A recent study offers an interesting look at online value perception.
In a study done by Northwestern University, it was found that college students, for their research work, prefer the top ranked sites on search engines rather than the sites they are finding through those searches, thus affecting the quality of research. As any Internet professional would tell you, a site ranking on top in search engines has more to do with its search engine optimization (SEO) than its authority on the topic. However, the study shows that students do not seem to care too much about a site’s credibility and used information from it as long as it was ranked on the top.
Ars Technica reports:
The researchers observed 102 college freshmen performing searches on a computer for specific information—usually with Google, but also making use of Yahoo, SparkNotes, MapQuest, Microsoft, Wikipedia, AOL, and Facebook. Most students clicked on the first search result no matter what it was, and more than a quarter of respondents said explicitly that they chose it because it was the first result. “In some cases, the respondent regarded the search engine as the relevant entity for which to evaluate trustworthiness, rather than the Web site that contained the information,” wrote researchers Eszter Hargittai, Lindsay Fullerton, Ericka Menchen-Trevino, and Kristin Yates Thomas.

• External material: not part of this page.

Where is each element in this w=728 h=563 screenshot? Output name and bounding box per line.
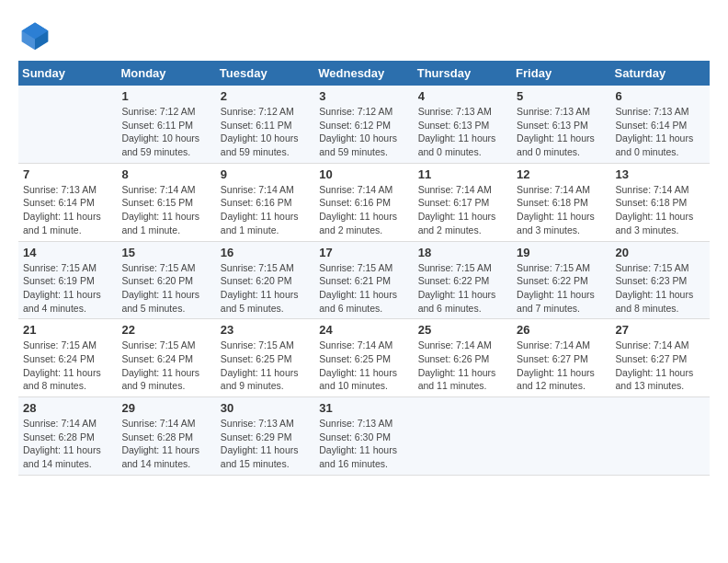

The study also deduced that students put a lot of value on search engine brands and the credibility of their search rankings:
The paper quoted numerous students professing their particular love for Google, or talking about how Microsoft’s search services are credible because Microsoft is a “more professional” company—basically, search engine brands meant a lot to the students using them, and those students seem to place credibility on the automated search rankings provided by those services.